Fink Science Portal 1.3


Check out the details of the version 1.3 of the Science Portal. This is the last release for the version 1, and the next release will be a major one!

SIMBAD taxonomy change

The SIMBAD astronomical database provides basic data, cross-identifications, bibliography and measurements for astronomical objects outside the solar system. Using the xmatch service at CDS, we crossmatch in real-time all incoming Fink alerts with the SIMBAD database, and add a new field to alerts cdsxmatch with the resulting object label (if found).

Since June 2022, the historical list of object types is replaced by this reorganized list, based on physical properties, and on the evolutionary stage for stars. Here is a list of evolved labels.

In Fink, we decided to not apply this replacement backward in time. This means, alerts emitted before the change have their cdsxmatch field with the historical taxonomy, while new alerts use the new taxonomy. On the practical side, this means any query based on SIMBAD labels should be made accordingly, e.g. if you are looking for young stellar object candidates, you would look for Candidate_YSO before 2022/06, and YSO_Candidate after.
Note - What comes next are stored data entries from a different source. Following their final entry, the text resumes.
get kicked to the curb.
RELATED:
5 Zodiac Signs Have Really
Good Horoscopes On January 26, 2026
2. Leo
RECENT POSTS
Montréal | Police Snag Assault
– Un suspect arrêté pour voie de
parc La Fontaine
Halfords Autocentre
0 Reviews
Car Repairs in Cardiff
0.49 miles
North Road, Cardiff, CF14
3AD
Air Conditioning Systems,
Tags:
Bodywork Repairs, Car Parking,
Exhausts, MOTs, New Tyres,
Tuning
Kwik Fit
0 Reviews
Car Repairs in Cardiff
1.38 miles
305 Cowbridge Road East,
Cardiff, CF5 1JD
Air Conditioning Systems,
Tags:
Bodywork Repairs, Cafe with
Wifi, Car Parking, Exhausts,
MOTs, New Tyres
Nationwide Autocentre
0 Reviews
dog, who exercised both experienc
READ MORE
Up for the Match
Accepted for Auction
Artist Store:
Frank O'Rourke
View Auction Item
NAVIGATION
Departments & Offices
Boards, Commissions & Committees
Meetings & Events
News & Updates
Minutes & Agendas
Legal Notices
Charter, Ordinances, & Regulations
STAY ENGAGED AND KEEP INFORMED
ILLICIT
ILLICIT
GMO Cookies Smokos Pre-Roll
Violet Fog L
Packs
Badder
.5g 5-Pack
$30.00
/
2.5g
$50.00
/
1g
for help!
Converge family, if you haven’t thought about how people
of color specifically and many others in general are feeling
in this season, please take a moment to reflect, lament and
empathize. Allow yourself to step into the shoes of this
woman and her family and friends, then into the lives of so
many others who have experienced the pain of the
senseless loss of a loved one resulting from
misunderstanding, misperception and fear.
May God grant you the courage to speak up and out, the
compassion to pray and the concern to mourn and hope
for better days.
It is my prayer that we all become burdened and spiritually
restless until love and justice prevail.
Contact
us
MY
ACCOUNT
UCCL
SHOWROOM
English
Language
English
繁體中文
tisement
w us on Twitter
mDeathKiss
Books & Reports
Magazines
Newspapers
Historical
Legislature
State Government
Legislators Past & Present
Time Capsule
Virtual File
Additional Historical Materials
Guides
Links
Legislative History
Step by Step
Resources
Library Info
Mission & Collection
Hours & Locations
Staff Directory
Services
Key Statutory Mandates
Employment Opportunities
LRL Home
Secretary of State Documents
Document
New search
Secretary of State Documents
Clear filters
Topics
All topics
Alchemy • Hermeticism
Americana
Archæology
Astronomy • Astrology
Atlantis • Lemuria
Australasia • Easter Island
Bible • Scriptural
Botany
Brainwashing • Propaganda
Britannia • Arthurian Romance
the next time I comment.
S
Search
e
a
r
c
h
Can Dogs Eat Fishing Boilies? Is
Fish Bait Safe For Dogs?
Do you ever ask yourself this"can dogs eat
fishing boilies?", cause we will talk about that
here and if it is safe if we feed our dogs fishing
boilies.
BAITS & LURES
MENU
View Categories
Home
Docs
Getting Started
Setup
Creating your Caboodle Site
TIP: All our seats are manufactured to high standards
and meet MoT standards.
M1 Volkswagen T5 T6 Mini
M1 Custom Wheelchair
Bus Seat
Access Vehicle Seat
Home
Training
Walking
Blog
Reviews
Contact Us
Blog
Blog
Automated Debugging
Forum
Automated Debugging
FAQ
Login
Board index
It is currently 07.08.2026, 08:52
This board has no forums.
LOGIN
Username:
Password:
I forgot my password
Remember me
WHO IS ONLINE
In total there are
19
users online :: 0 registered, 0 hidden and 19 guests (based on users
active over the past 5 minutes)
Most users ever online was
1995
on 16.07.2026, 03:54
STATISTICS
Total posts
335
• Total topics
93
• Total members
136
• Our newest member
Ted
NOTE: it appears that only some labels have evolved. For example, new RR Lyrae alerts still come with the old RRLyr label. So expect the transition to be spread in time.

Dealing with the Unknowns

|               class|   count|fraction (%)|
|             Unknown|20853082|       50.94|
|    Solar System MPC| 5438284|       13.28|
|                  V*| 2762177|        6.75|
|       Candidate_EB*| 2435437|        5.95|
|               RRLyr| 2339206|        5.71|
|                 EB*| 1352870|         3.3|
|       Candidate_LP*|  972726|        2.38|
|                 QSO|  944249|        2.31|
|                Star|  718921|        1.76|
|                Mira|  608670|        1.49|
|     Candidate_RRLyr|  366322|        0.89|
|                LPV*|  296872|        0.73|
|              PulsV*|  209117|        0.51|
|           Seyfert_1|  205695|         0.5|
|        SN candidate|  174625|        0.43|
|Solar System cand...|  154454|        0.38|
|                  C*|   99543|        0.24|
|       Candidate_YSO|   90991|        0.22|
|                 YSO|   68448|        0.17|
|               BLLac|   61754|        0.15|
only showing top 20 rows

Caption: The table corresponds to the top 20 most represented alert classes among 40,939,007 processed ZTF alerts by Fink in 2021 (12,214,151 unique objects).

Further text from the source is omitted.